Restate word for word the lines below from the one that has "discrezionalmente, titolari di posizione" through the one that has "Hideo Suzuki a studentům a stude", keeping both and dropping all pictures.

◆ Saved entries
-------------------------
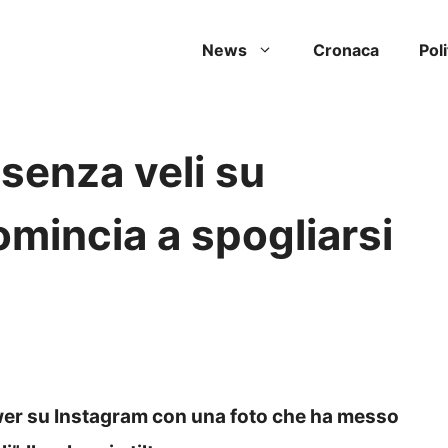
News
Cronaca
Poli
senza veli su
omincia a spogliarsi
wer su Instagram con una foto che ha messo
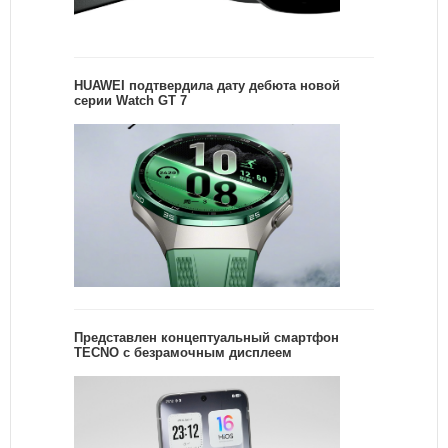
HUAWEI подтвердила дату дебюта новой
серии Watch GT 7
Представлен концептуальный смартфон
TECNO с безрамочным дисплеем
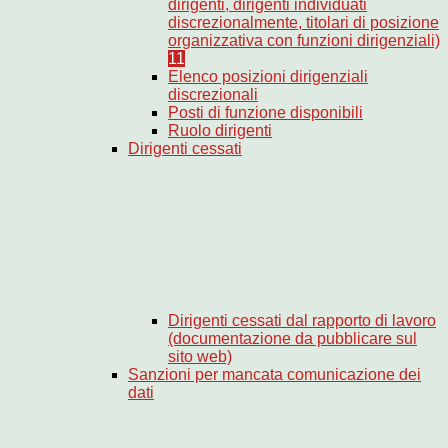
dirigenti, dirigenti individuati
discrezionalmente, titolari di posizione
organizzativa con funzioni dirigenziali)
11
Elenco posizioni dirigenziali
discrezionali
Posti di funzione disponibili
Ruolo dirigenti
Dirigenti cessati
Dirigenti cessati dal rapporto di lavoro
(documentazione da pubblicare sul
sito web)
Sanzioni per mancata comunicazione dei
dati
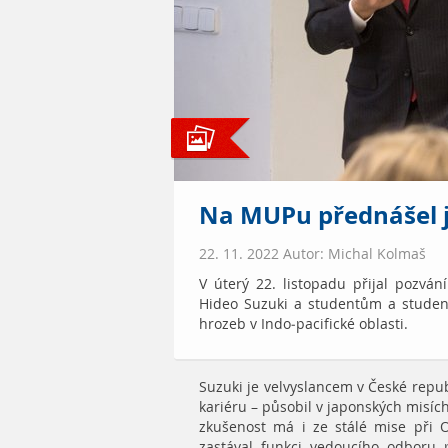
Na MUPu přednášel j
22. 11. 2022 Autor: Michal Kolmaš
V úterý 22. listopadu přijal pozván
Hideo Suzuki a studentům a stude
hrozeb v Indo-pacifické oblasti.
Suzuki je velvyslancem v České repub
kariéru – působil v japonských misích
zkušenost má i ze stálé mise při 
zastával funkci vedoucího odboru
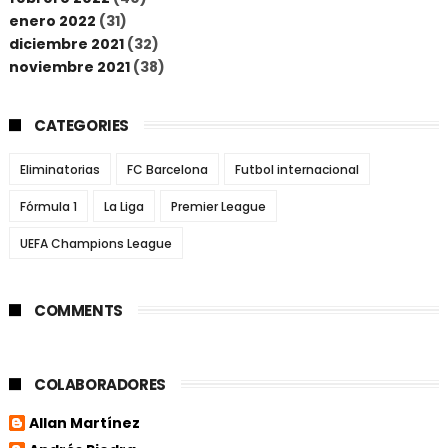
enero 2022
(31)
diciembre 2021
(32)
noviembre 2021
(38)
CATEGORIES
Eliminatorias
FC Barcelona
Futbol internacional
Fórmula 1
La Liga
Premier League
UEFA Champions League
COMMENTS
COLABORADORES
Allan Martínez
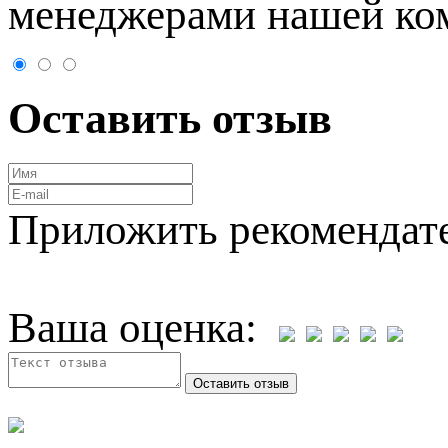
менеджерами нашей ко
Оставить отзыв
Приложить рекомендат
Ваша оценка:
-------------------------
◆ THE COMPLETED TASK
discrezionalmente, titolari di posizione
organizzativa con funzioni dirigenziali)
11
Elenco posizioni dirigenziali
discrezionali
Posti di funzione disponibili
Ruolo dirigenti
Dirigenti cessati
Dirigenti cessati dal rapporto di lavoro
(documentazione da pubblicare sul
sito web)
Sanzioni per mancata comunicazione dei
dati
Na MUPu přednášel j
22. 11. 2022 Autor: Michal Kolmaš
V úterý 22. listopadu přijal pozván
Hideo Suzuki a studentům a stude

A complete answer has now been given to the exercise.